Nate Northington

Personal information
- Born: 1947 (age 78–79)

Career information
- College: Kentucky (1967) Western Kentucky (1969–1970)

= Nate Northington =

American football player (born 1947)

Nathaniel "Nate" Northington (born 1947) was the first African-American to play college football in the Southeastern Conference (SEC). He became the first black scholarship athlete to play in an athletic contest of any kind in the SEC when his University of Kentucky Wildcats opened their 1967 season against Indiana in Bloomington, Indiana on September 23 of that year. One week later, he became the first black scholarship athlete to play in a contest involving two SEC teams when the Wildcats hosted Ole Miss in Lexington, Kentucky. (Note: The "scholarship" distinction is important here because Northington was not the first African-American athlete to play in the SEC. In March 1966, more than a year before Northington's Kentucky football debut (and also nearly six months before Northington initially enrolled at Kentucky), Tulane baseball player Stephen Martin had become the first African American to play any sport in the SEC. However, Martin was then a walk-on who was attending Tulane on an academic scholarship. Another reason why Martin has been overlooked as an SEC integration pioneer is that Tulane left the conference immediately after Martin's first varsity baseball season of 1966. It should also be noted that Northington was not the only African-American SEC scholarship athlete to make his debut in the 1967–68 school year; Perry Wallace made his varsity debut for Vanderbilt basketball later in 1967.)

Northington was a member of Kentucky's 1966 freshman team along with African-American teammate Greg Page. (At the time, freshmen were not allowed to play on NCAA varsity teams). Before the 1967 season, Page became paralyzed after suffering a spinal cord injury during an August practice.

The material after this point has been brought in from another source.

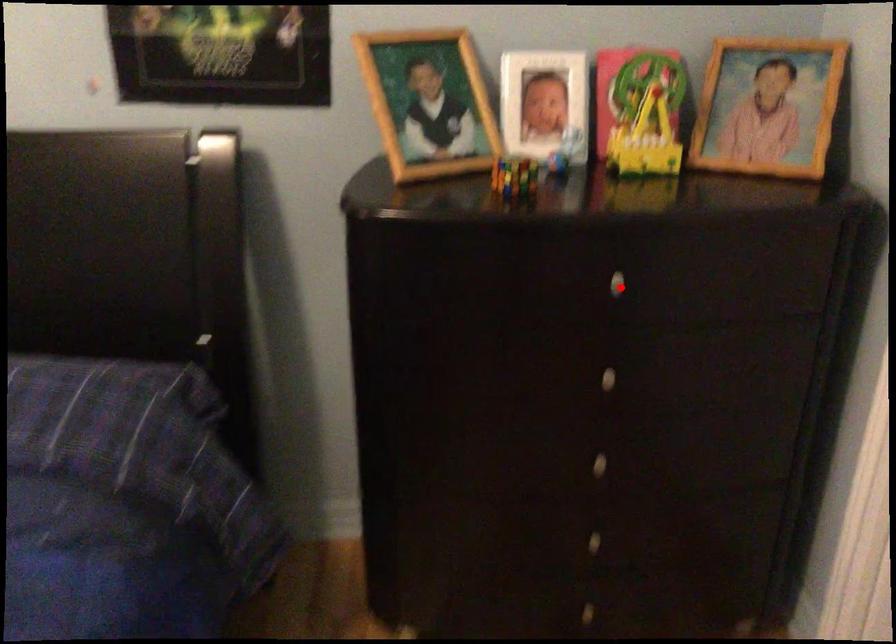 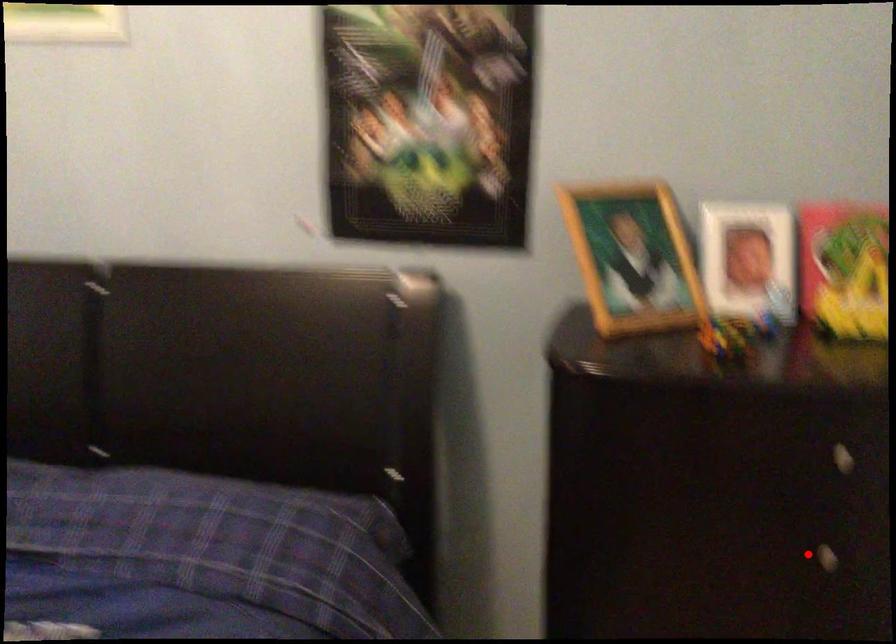 I am providing you with two images of the same scene from different viewpoints. A red point is marked on the first image and another point is marked on the second image. Is the marked point in image1 the same physical position as the marked point in image2?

Northington was the only Wildcats player allowed by Kentucky athletic officials to visit Page in the hospital. Page died from his complications 38 days later – on the night before Northington's and Kentucky's game against Ole Miss.

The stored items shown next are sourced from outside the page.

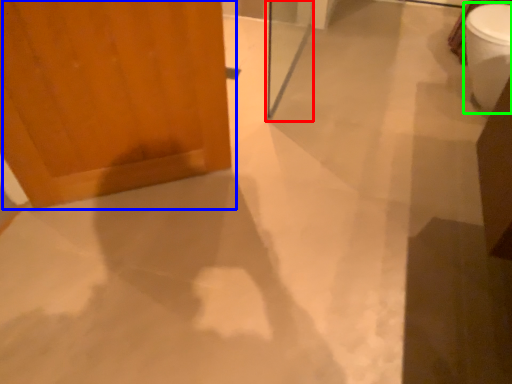 Question: Considering the real-world distances, which object is farthest from screen door (highlighted by a red box)? door (highlighted by a blue box) or toilet bowl (highlighted by a green box)?

Choices:
 (A) door
 (B) toilet bowl

Answer: (B) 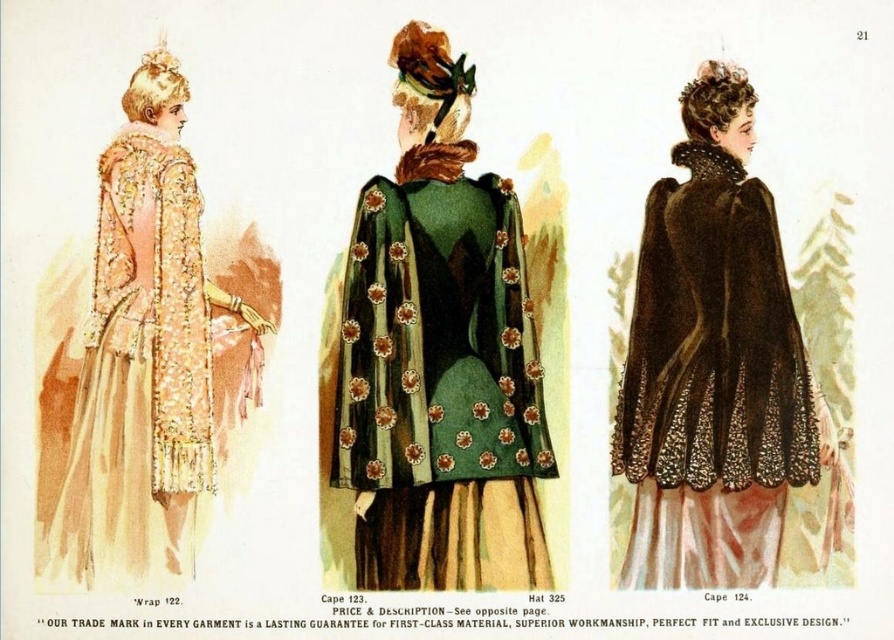 Question: Which object appears farthest from the camera in this image?

Choices:
 (A) matte gold cape at left
 (B) green velvet cape at center

Answer: (A)

Question: Does green velvet cape at center have a greater width compared to matte gold cape at left?

Choices:
 (A) yes
 (B) no

Answer: (B)

Question: Which is farther from the velvet cape at center?

Choices:
 (A) matte gold cape at left
 (B) green velvet cape at center

Answer: (A)

Question: Is green velvet cape at center above matte gold cape at left?

Choices:
 (A) yes
 (B) no

Answer: (B)

Question: Does green velvet cape at center have a greater width compared to matte gold cape at left?

Choices:
 (A) yes
 (B) no

Answer: (B)

Question: Which of the following is the closest to the observer?

Choices:
 (A) matte gold cape at left
 (B) green velvet cape at center
 (C) velvet cape at center

Answer: (B) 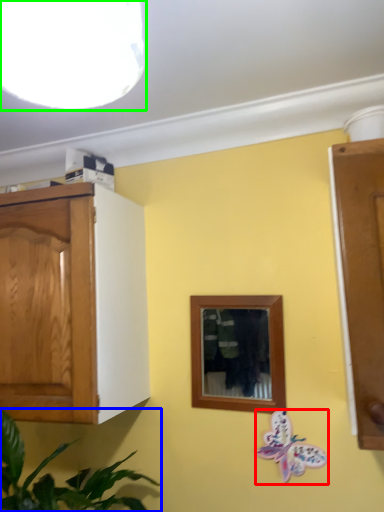 Question: Estimate the real-world distances between objects in this image. Which object is closer to butterfly (highlighted by a red box), houseplant (highlighted by a blue box) or light fixture (highlighted by a green box)?

Choices:
 (A) houseplant
 (B) light fixture

Answer: (A) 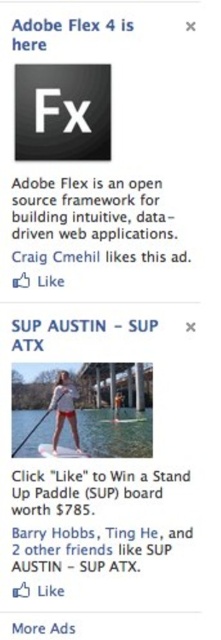 Question: Which point is closer to the camera?

Choices:
 (A) white fabric paddle at center
 (B) white fabric shorts at center
 (C) white glossy water ski at lower center

Answer: (C)

Question: Which object is closer to the camera taking this photo?

Choices:
 (A) white plastic water ski at center
 (B) white fabric paddle at center

Answer: (A)

Question: Does white glossy water ski at lower center have a greater width compared to white fabric paddle at center?

Choices:
 (A) yes
 (B) no

Answer: (A)

Question: Does white fabric shorts at center appear under white glossy water ski at lower center?

Choices:
 (A) yes
 (B) no

Answer: (B)

Question: Does white plastic water ski at center appear over white fabric paddle at center?

Choices:
 (A) yes
 (B) no

Answer: (A)

Question: Which object is closer to the camera taking this photo?

Choices:
 (A) white fabric paddle at center
 (B) white fabric shorts at center
 (C) white glossy water ski at lower center
 (D) white plastic water ski at center

Answer: (C)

Northington only played three minutes before dislocating his shoulder, and Kentucky would go on to lose 26-13. Immediately after returning from Page's funeral a few days later, Wildcats head coach Charlie Bradshaw put the team through a three-hour practice. Page had been Northington's roommate and pillar of support as they had jointly become the first two African-American men to play on a Kentucky football team. Northington was griefstricken about the loss of his best friend and missed some classes over the ensuing weeks. Five games into the season, his meal ticket revoked by the coach as penalty for missing classes meaning he could no longer eat with his teammates, Northington left the Wildcats team and later transferred to Western Kentucky University, where he would earn varsity letters in 1969 and 1970.

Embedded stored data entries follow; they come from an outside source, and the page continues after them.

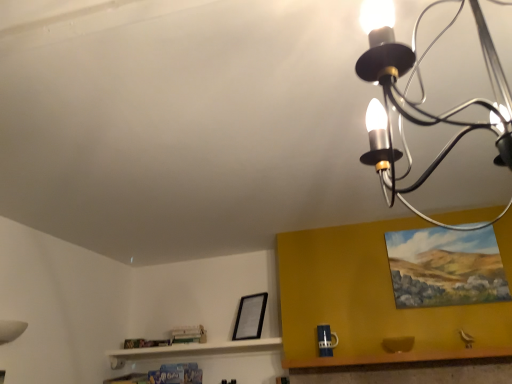 Question: From a real-world perspective, is oil painting at upper right, which is counted as the 2th picture frame, starting from the left, below black matte picture frame at lower center, the second picture frame from the front?

Choices:
 (A) yes
 (B) no

Answer: (B)

Question: Is oil painting at upper right, which ranks as the 2th picture frame in back-to-front order, bigger than black matte picture frame at lower center, the second picture frame in the top-to-bottom sequence?

Choices:
 (A) yes
 (B) no

Answer: (A)

Question: Considering the relative sizes of oil painting at upper right, placed as the 1th picture frame when sorted from top to bottom, and black matte picture frame at lower center, the 1th picture frame when ordered from left to right, in the image provided, is oil painting at upper right, placed as the 1th picture frame when sorted from top to bottom, smaller than black matte picture frame at lower center, the 1th picture frame when ordered from left to right,?

Choices:
 (A) yes
 (B) no

Answer: (B)

Question: Could you tell me if oil painting at upper right, which is counted as the 2th picture frame, starting from the left, is turned towards black matte picture frame at lower center, the 1th picture frame when ordered from left to right?

Choices:
 (A) no
 (B) yes

Answer: (A)

Question: From the image's perspective, is oil painting at upper right, which ranks as the 1th picture frame in right-to-left order, on black matte picture frame at lower center, the 1th picture frame when ordered from back to front?

Choices:
 (A) no
 (B) yes

Answer: (B)

Question: Does point click(x=239, y=307) appear closer or farther from the camera than point click(x=438, y=354)?

Choices:
 (A) closer
 (B) farther

Answer: (B)

Question: From a real-world perspective, is black matte picture frame at lower center, the 1th picture frame when ordered from left to right, above or below wooden table at lower right?

Choices:
 (A) above
 (B) below

Answer: (A)

Question: From their relative heights in the image, would you say black matte picture frame at lower center, which is counted as the 2th picture frame, starting from the right, is taller or shorter than wooden table at lower right?

Choices:
 (A) tall
 (B) short

Answer: (A)

Question: Is black matte picture frame at lower center, the 1th picture frame when ordered from back to front, wider or thinner than wooden table at lower right?

Choices:
 (A) wide
 (B) thin

Answer: (B)

Question: Based on their positions, is black matte picture frame at lower center, the 1th picture frame when ordered from back to front, located to the left or right of oil painting at upper right, which ranks as the 2th picture frame in back-to-front order?

Choices:
 (A) right
 (B) left

Answer: (B)

Question: Considering their positions, is black matte picture frame at lower center, the second picture frame from the front, located in front of or behind oil painting at upper right, which is counted as the 2th picture frame, starting from the left?

Choices:
 (A) behind
 (B) front

Answer: (A)

Question: From the image's perspective, relative to oil painting at upper right, which is counted as the 2th picture frame, starting from the left, is black matte picture frame at lower center, the 1th picture frame when ordered from back to front, above or below?

Choices:
 (A) below
 (B) above

Answer: (A)

Question: Is point (245, 339) positioned closer to the camera than point (495, 261)?

Choices:
 (A) farther
 (B) closer

Answer: (A)

Question: From their relative heights in the image, would you say black metal chandelier at upper right is taller or shorter than oil painting at upper right, placed as the 1th picture frame when sorted from top to bottom?

Choices:
 (A) tall
 (B) short

Answer: (A)

Question: Considering their positions, is black metal chandelier at upper right located in front of or behind oil painting at upper right, the second picture frame from the bottom?

Choices:
 (A) front
 (B) behind

Answer: (A)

In 2016, the University of Kentucky unveiled a new statue of Northington, Page, Wilbur Hackett and Houston Hogg in recognition of the first four African-American football players in the SEC.

Northington is now the senior pastor of Newburg Apostolic Church in Newburg, a primarily African American community in Louisville Metro. He is a Oneness Apostolic Pentecostal preacher and has published his autobiography.